Saved entries
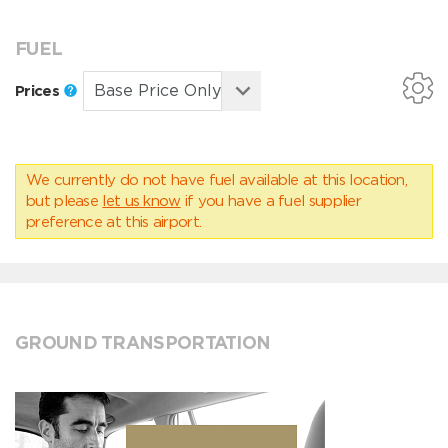
FUEL
Prices
We currently do not have fuel available at this location,
but please
let us know
if you have a fuel supplier
preference at this airport.
GROUND TRANSPORTATION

**Problem statement:** How many lines above contain the word "this"? Reply with only the number.

**Exercise result:** 2